Two posts ago I sent my props to Robin Harris (Storagemojo), now I'm feeling the bloggers biteback. Robin - what are you
doing?
In his most recent post, Storagemojo links over to a post of Jon Bach's (dated Feb 5, 07) from Puget Custom
Computers where Jon discusses the problems of using cheap RAID controllers in desktop systems and he gives failure
numbers for drives that he has been working with in his business. Jon argues that RAID in desktop system is a royal pain because
repairing an array on these systems is more of a problem than restoring from backup. I'm not going to argue much with Jon here
and I certainly don't have a bone to pick with him, but I can tell you with some certainty, that my own experience on my own desktop
systems has been different. I would much rather replace and remirror a disk drive than restore an entire system. Then again, I only
support my family and me, a conundrum of requirements and systems that would probably be incomprehensible to anybody but me.
(I know there are readers out there that know what I'm talking about it). Jon apparently has a lot of good customers and I'm sure he
does what is right for them.
My heartburn is with Robin for implying that Jon's numbers might be relevant for enterprise storage and implying (by reference)
that RAID is a problem too. Geez, Robin, you know better. I'm not even going to address the RAID thing because that is so wrong.
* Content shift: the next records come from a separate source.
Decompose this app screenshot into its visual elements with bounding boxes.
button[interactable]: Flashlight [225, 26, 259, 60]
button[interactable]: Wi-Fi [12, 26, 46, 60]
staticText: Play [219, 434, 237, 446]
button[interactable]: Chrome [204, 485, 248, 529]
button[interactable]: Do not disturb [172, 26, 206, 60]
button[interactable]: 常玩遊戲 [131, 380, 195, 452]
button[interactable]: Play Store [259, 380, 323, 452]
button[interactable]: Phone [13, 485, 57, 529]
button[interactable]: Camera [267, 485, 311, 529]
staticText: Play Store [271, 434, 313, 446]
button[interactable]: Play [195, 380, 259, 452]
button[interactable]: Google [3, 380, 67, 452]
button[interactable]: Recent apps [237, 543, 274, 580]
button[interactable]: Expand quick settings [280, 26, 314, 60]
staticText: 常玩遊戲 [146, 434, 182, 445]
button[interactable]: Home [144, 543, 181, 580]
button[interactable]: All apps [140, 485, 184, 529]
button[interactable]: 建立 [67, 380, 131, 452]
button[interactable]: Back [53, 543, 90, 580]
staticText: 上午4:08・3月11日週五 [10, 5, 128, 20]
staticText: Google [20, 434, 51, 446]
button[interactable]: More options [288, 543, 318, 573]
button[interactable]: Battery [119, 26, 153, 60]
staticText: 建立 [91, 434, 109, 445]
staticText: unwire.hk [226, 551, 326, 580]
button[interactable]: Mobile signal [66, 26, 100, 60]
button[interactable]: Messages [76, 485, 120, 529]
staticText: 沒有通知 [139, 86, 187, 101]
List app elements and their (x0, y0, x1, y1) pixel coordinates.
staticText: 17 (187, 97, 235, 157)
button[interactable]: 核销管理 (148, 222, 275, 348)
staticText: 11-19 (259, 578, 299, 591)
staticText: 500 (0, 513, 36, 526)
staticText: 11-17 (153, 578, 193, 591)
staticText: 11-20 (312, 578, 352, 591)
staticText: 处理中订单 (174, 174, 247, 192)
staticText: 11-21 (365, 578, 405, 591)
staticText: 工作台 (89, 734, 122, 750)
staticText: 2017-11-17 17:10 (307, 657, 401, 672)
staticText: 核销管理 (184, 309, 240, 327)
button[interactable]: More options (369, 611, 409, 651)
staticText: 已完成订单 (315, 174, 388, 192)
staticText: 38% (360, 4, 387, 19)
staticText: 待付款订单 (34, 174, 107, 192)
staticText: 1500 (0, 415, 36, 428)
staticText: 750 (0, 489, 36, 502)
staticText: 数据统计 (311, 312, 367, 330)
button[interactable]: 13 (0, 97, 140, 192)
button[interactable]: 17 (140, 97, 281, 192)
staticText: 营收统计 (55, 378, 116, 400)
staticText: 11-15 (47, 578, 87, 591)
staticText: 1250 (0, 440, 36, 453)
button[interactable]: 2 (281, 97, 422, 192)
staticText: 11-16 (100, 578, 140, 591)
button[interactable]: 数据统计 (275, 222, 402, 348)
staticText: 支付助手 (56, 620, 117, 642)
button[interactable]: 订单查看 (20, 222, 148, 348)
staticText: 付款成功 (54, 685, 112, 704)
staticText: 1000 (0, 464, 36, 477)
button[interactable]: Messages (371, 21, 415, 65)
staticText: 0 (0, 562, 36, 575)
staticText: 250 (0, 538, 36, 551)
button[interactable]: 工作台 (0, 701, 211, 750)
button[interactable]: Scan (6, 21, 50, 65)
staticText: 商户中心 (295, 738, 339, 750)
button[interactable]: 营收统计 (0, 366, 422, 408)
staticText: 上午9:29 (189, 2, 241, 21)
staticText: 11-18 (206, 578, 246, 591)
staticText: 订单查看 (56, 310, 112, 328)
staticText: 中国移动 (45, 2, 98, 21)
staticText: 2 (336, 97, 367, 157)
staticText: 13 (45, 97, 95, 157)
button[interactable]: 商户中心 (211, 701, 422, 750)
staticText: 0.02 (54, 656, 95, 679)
On the disk side....engineering teams at all major storage companies spend many, many hours qualifying drives and working with
drive manufactuers to increase reliability. Then there is the by now famous burn-in process where drives are rigorously tested to
weed out those likely to experience early life failures. Then there is some likelihood that these drives live in server rooms with better
environmental conditions. Then there are advanced functions like background scrubbing to find and relocate bad blocks, yadda,
yadda yadda. And it is not a bunch of whooey- it is a necessity for staying in business in the ultra-conservative
enterprise storage market.
There are 3 main reasons the "big guys" like EMC, EqualLogic, Hitachi, HP, Netapp and everybody else don't publish their drive
failure numbers.
-
Contractual restrictions
-
High percentage of NTFs (no trouble founds) Storage system vendors and drive manufacturers agree to disagree that a drive
failed (which is probably why contractual restrictions about failure disclosures are in place). The drive manufacturers will always
claim a lower percentage of failures than the storage system vendors and customers. This doesn't make the disk drive
manufacturers less honest by the way - there actually are a high percentage of NTF drives returned where it appears there is
nothing wrong with them. I'ts rumored that some of these drives show up in retail outlets and other channels - something that, if
true, could possibly impact the numbers Jon Bach is seeing.
-
The first vendor to state their numbers loses - big time. Considering the amount of slop in the analysis, if any vendor were to
give numbers for drive failures, all competitors would publish lower claims and then the great wrestling match of mind numbing
analysis minutiae would start and foreheads would slap keyboards and drool would seep into the cracks.
And all these things that I'm pretty sure Robin understands, but it does make for fun blogging.